[Work to complete]
A word-for-word copy of all entries is required, without images.

[Entries shown]

________________________

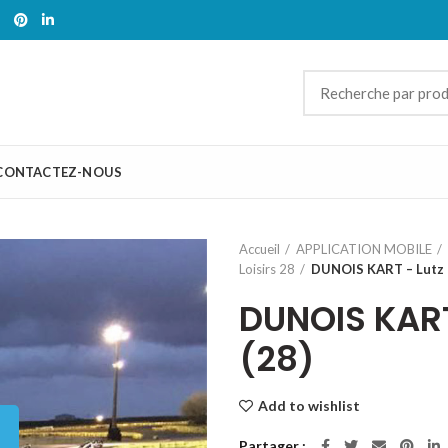
CONTACTEZ-NOUS
Accueil
APPLICATION MOBILE
Loisirs 28
DUNOIS KART – Lutz 
DUNOIS KART
(28)
Add to wishlist
Partager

________________________

[Answer space]
CONTACTEZ-NOUS
Accueil
APPLICATION MOBILE
Loisirs 28
DUNOIS KART – Lutz 
DUNOIS KART
(28)
Add to wishlist
Partager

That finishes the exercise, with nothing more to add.